[Saved data entries]
● ● ●

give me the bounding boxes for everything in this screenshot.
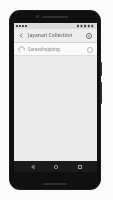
button[interactable]: Recent apps: [74, 161, 85, 172]
button[interactable]: Back: [27, 161, 38, 172]
button[interactable]: Home: [50, 161, 61, 172]
button[interactable]: Options: [85, 45, 94, 54]
button[interactable]: Back: [17, 31, 26, 40]
staticText: Jayanari Collection: [28, 32, 73, 39]
staticText: Sareeshopping: [28, 46, 60, 52]
button[interactable]: Info: [84, 31, 94, 41]
button[interactable]: Sareeshopping: [14, 43, 97, 55]
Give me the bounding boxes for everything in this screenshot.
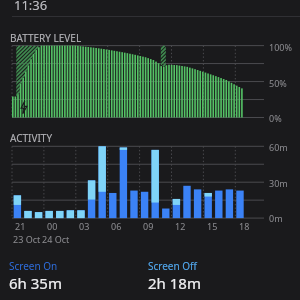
staticText: 100% (269, 41, 292, 53)
staticText: 30m (269, 177, 288, 189)
staticText: 18 (239, 220, 250, 232)
staticText: 09 (143, 220, 154, 232)
button[interactable]: Screen On (9, 259, 62, 293)
staticText: 12 (175, 220, 186, 232)
staticText: ACTIVITY (10, 131, 53, 145)
button[interactable]: Screen Off (148, 259, 201, 293)
staticText: 50% (269, 77, 287, 89)
staticText: 06 (111, 220, 122, 232)
staticText: 21 (15, 220, 26, 232)
staticText: 15 (207, 220, 218, 232)
staticText: 0% (269, 112, 282, 124)
staticText: 00 (47, 220, 58, 232)
staticText: 03 (79, 220, 90, 232)
staticText: 60m (269, 141, 288, 153)
staticText: Screen Off (148, 259, 197, 273)
staticText: 24 Oct (42, 233, 70, 245)
staticText: 0m (269, 212, 283, 224)
staticText: 2h 18m (148, 273, 201, 293)
staticText: BATTERY LEVEL (10, 31, 82, 45)
staticText: 6h 35m (9, 273, 62, 293)
staticText: Screen On (9, 259, 58, 273)
staticText: 11:36 (14, 0, 48, 14)
staticText: 23 Oct (13, 233, 41, 245)
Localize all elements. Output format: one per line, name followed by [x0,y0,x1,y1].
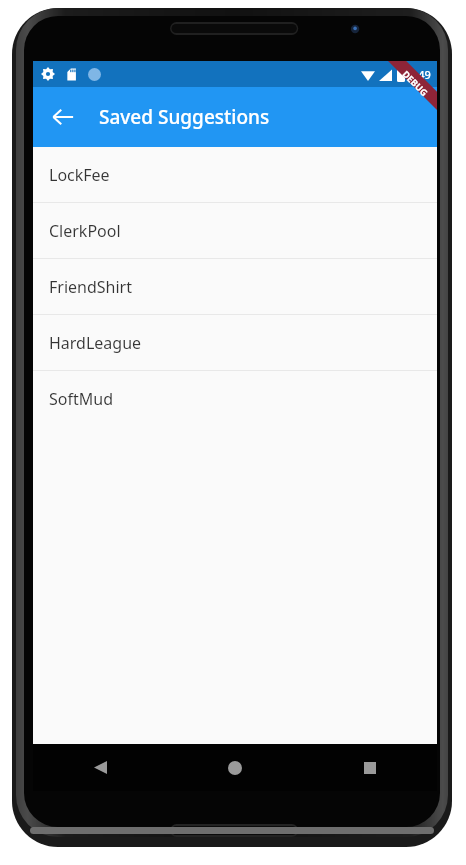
button[interactable]: LockFee [33,147,437,202]
staticText: LockFee [49,164,110,186]
button[interactable]: Back [33,744,167,791]
staticText: SoftMud [49,388,113,410]
button[interactable]: Recent apps [302,744,437,791]
staticText: Saved Suggestions [99,104,270,130]
staticText: ClerkPool [49,220,121,242]
button[interactable]: FriendShirt [33,259,437,314]
button[interactable]: Home [167,744,302,791]
button[interactable]: SoftMud [33,371,437,426]
staticText: FriendShirt [49,276,132,298]
button[interactable]: HardLeague [33,315,437,370]
staticText: HardLeague [49,332,142,354]
button[interactable]: ClerkPool [33,203,437,258]
staticText: DEBUG [400,68,431,98]
staticText: 2:49 [409,67,431,82]
button[interactable]: Navigate up [41,95,85,139]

● ● ●

**Assignment:**
Above are the records; copy them exactly without the pictures.

**Exercise result:**
give me the bounding boxes for everything in this screenshot.
button[interactable]: Recent apps: [74, 161, 85, 172]
button[interactable]: Back: [27, 161, 38, 172]
button[interactable]: Home: [50, 161, 61, 172]
button[interactable]: Options: [85, 45, 94, 54]
button[interactable]: Back: [17, 31, 26, 40]
staticText: Jayanari Collection: [28, 32, 73, 39]
staticText: Sareeshopping: [28, 46, 60, 52]
button[interactable]: Info: [84, 31, 94, 41]
button[interactable]: Sareeshopping: [14, 43, 97, 55]
Give me the bounding boxes for everything in this screenshot.
staticText: 100% (269, 41, 292, 53)
staticText: 30m (269, 177, 288, 189)
staticText: 18 (239, 220, 250, 232)
staticText: 09 (143, 220, 154, 232)
button[interactable]: Screen On (9, 259, 62, 293)
staticText: 12 (175, 220, 186, 232)
staticText: ACTIVITY (10, 131, 53, 145)
button[interactable]: Screen Off (148, 259, 201, 293)
staticText: 50% (269, 77, 287, 89)
staticText: 06 (111, 220, 122, 232)
staticText: 21 (15, 220, 26, 232)
staticText: 15 (207, 220, 218, 232)
staticText: 0% (269, 112, 282, 124)
staticText: 00 (47, 220, 58, 232)
staticText: 03 (79, 220, 90, 232)
staticText: 60m (269, 141, 288, 153)
staticText: Screen Off (148, 259, 197, 273)
staticText: 24 Oct (42, 233, 70, 245)
staticText: 0m (269, 212, 283, 224)
staticText: 2h 18m (148, 273, 201, 293)
staticText: BATTERY LEVEL (10, 31, 82, 45)
staticText: 6h 35m (9, 273, 62, 293)
staticText: Screen On (9, 259, 58, 273)
staticText: 11:36 (14, 0, 48, 14)
staticText: 23 Oct (13, 233, 41, 245)
Localize all elements. Output format: one per line, name followed by [x0,y0,x1,y1].
button[interactable]: LockFee [33,147,437,202]
staticText: LockFee [49,164,110,186]
button[interactable]: Back [33,744,167,791]
staticText: SoftMud [49,388,113,410]
button[interactable]: Recent apps [302,744,437,791]
staticText: Saved Suggestions [99,104,270,130]
staticText: ClerkPool [49,220,121,242]
button[interactable]: FriendShirt [33,259,437,314]
button[interactable]: Home [167,744,302,791]
button[interactable]: SoftMud [33,371,437,426]
staticText: FriendShirt [49,276,132,298]
button[interactable]: HardLeague [33,315,437,370]
staticText: HardLeague [49,332,142,354]
button[interactable]: ClerkPool [33,203,437,258]
staticText: DEBUG [400,68,431,98]
staticText: 2:49 [409,67,431,82]
button[interactable]: Navigate up [41,95,85,139]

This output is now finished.